The tough standards aim to prevent members of the public in Glasgow being followed, blocked, intimidated or made to feel guilty if they do not sign up to support the charities.
The Public Fundraising Regulatory Association (PFRA), which drew up the guidelines, said the new regime – revealed in the Evening Times in March – would help to improve the reputation of charity muggers or "chuggers" as they are commonly known, through spot checks.
The moves limit the areas that the fundraisers are allowed to operate.
They are now only allowed in six city centre locations and seven other sites with only five fundraisers allowed to operate in any one place and only one charity allowed on each site on any day.
The deal, struck between Glasgow City Council and the PFRA, is the first of its kind in Scotland, although similar arrangement are in place in councils in England and Wales.
Glasgow City Marketing Bureau welcomed the latest crackdown. Chief executive Scott Taylor said: "I believe it is quite legitimate for charities to collect on the street and anything that ensures prospective patrons are not held to ransom is a positive."

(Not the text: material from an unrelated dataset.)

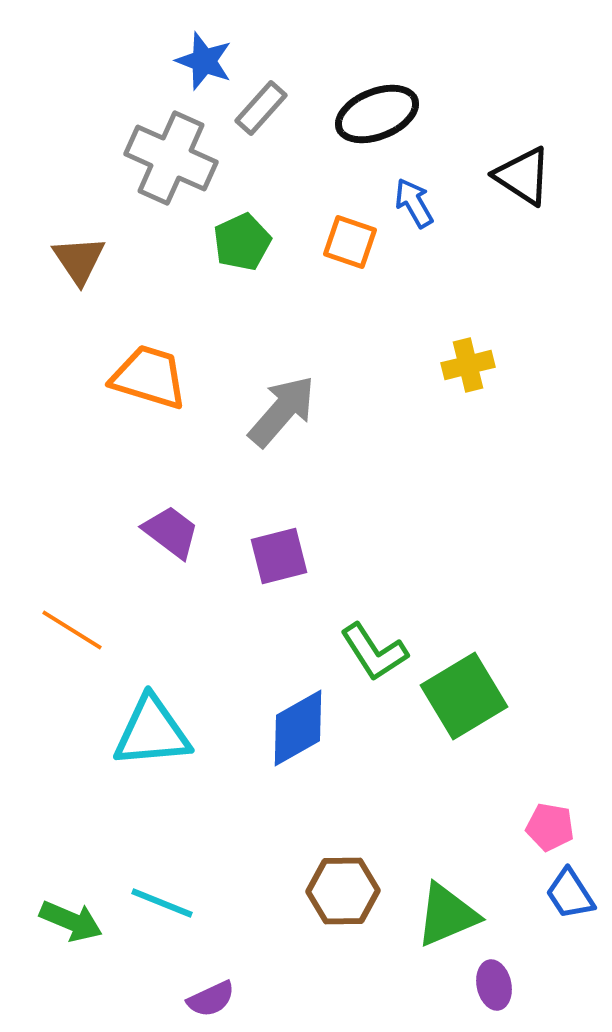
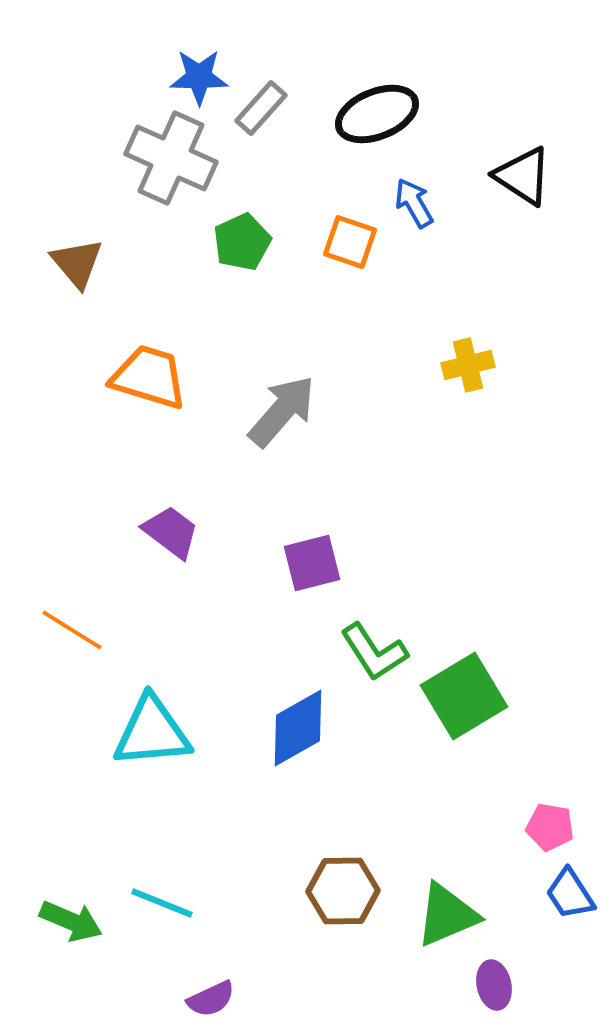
blue star: moved 5 px left, 16 px down; rotated 20 degrees counterclockwise
brown triangle: moved 2 px left, 3 px down; rotated 6 degrees counterclockwise
purple square: moved 33 px right, 7 px down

A guidebook produced by the PFRA covers detailed guidelines on conduct, including a "three step rule" that prevents fundraisers from following members of the public by limiting them to walking alongside them for no more than three steps.
The new rules will be enforced through mystery shoppers employed by the PFRA.
Any breaches of the code of conduct will earn penalty points which, if they add up to 1000 at the end of the year, will equal a fine of £1 per point.
After a year, the slate will be wiped clean.
But the new rules have raised warnings that charities, which raise around £130million a year from street and doorstep marketing, could see a dip in income as a result.